▶ _Data_:
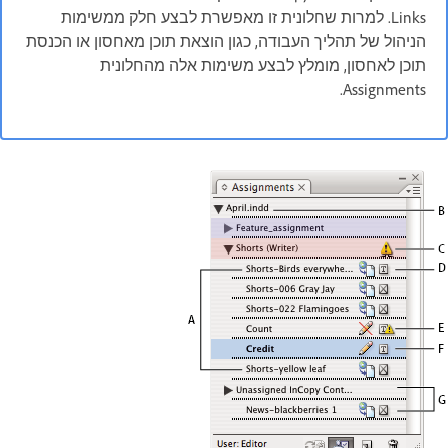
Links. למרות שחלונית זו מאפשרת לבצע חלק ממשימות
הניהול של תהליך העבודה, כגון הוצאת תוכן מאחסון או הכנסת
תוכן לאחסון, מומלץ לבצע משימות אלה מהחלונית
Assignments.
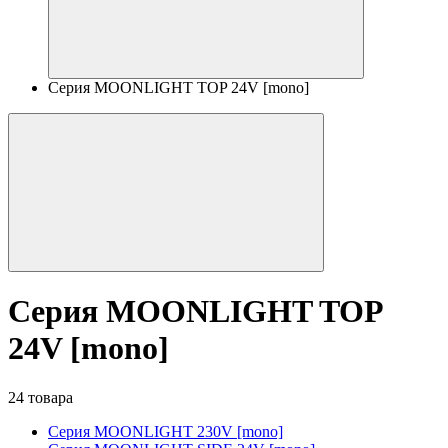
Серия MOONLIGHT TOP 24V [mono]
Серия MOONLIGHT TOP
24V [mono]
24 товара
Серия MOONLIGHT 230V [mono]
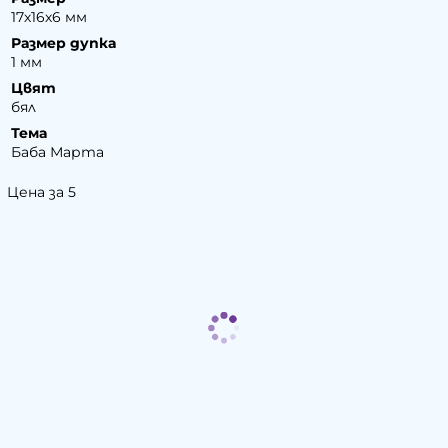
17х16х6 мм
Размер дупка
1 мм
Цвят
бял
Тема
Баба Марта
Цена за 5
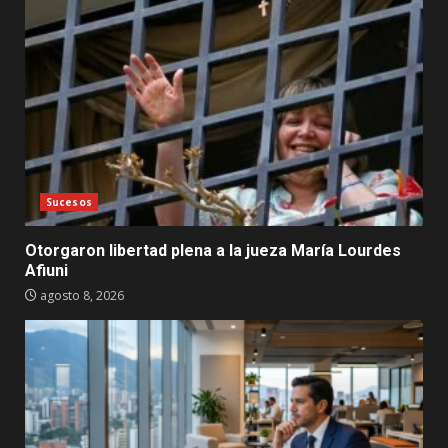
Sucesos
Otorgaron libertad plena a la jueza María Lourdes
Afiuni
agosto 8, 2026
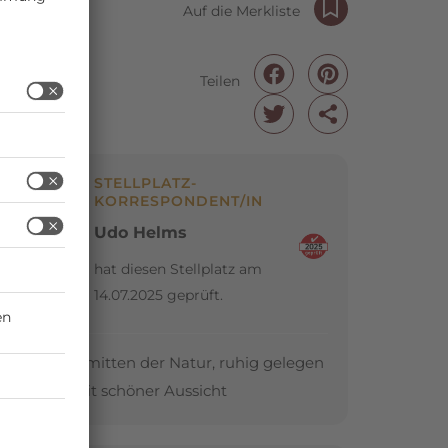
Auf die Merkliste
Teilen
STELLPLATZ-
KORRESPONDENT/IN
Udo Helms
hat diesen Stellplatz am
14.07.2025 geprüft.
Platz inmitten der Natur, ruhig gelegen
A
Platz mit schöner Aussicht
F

--

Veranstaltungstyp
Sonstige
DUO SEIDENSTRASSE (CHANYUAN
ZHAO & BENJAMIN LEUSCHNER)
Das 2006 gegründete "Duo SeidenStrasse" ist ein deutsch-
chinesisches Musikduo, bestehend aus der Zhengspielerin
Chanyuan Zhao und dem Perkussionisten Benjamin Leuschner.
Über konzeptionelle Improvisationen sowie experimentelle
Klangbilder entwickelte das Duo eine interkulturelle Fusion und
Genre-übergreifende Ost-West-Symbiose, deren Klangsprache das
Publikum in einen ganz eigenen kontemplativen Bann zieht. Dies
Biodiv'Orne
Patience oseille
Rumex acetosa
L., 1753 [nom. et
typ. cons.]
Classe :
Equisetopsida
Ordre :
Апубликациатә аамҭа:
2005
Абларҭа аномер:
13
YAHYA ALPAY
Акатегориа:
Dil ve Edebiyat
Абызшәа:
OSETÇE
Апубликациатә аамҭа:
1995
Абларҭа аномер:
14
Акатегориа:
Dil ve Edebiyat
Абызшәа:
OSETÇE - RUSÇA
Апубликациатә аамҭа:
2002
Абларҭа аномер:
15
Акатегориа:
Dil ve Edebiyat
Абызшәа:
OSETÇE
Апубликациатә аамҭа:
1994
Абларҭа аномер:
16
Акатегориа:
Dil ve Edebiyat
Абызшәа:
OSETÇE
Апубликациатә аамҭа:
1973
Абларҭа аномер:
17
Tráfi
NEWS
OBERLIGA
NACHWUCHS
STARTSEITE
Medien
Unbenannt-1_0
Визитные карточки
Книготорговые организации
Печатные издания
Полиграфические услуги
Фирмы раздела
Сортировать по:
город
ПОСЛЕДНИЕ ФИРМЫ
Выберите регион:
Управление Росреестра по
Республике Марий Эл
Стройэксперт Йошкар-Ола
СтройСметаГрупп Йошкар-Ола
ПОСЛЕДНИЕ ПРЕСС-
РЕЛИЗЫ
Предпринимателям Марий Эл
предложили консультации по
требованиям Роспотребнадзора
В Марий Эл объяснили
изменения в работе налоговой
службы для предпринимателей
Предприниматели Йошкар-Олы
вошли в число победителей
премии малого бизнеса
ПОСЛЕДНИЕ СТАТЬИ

--

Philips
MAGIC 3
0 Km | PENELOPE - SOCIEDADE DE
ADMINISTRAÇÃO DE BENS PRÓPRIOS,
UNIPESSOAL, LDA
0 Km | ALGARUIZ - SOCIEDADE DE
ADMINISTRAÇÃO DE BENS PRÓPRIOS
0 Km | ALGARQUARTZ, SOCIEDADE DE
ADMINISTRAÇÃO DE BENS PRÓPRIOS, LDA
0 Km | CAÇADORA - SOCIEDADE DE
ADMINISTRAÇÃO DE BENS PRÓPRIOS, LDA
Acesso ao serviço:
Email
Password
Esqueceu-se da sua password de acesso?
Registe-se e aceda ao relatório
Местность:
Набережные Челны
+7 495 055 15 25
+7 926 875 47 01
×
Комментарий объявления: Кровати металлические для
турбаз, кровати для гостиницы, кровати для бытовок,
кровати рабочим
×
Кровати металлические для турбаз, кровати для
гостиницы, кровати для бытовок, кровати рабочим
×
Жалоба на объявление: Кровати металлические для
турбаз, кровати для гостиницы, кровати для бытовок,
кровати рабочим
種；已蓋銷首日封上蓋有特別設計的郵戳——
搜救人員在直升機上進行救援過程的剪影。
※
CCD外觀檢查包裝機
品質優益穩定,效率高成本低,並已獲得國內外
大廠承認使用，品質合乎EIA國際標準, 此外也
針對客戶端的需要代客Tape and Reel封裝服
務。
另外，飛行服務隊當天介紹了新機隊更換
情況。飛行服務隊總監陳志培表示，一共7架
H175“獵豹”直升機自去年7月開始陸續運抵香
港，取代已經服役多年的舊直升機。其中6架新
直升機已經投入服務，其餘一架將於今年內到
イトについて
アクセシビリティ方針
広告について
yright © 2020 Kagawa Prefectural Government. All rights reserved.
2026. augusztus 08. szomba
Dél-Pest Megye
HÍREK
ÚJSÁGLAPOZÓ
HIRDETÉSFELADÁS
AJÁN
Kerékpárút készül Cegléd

▶ _What the task requires_:
For this exercise, repeat exactly the lines of the data above from the one with "Das 2006 gegründete" down to the one with "typ. cons.]", both end lines included.

▶ _Solved exercise_:
Das 2006 gegründete "Duo SeidenStrasse" ist ein deutsch-
chinesisches Musikduo, bestehend aus der Zhengspielerin
Chanyuan Zhao und dem Perkussionisten Benjamin Leuschner.
Über konzeptionelle Improvisationen sowie experimentelle
Klangbilder entwickelte das Duo eine interkulturelle Fusion und
Genre-übergreifende Ost-West-Symbiose, deren Klangsprache das
Publikum in einen ganz eigenen kontemplativen Bann zieht. Dies
Biodiv'Orne
Patience oseille
Rumex acetosa
L., 1753 [nom. et
typ. cons.]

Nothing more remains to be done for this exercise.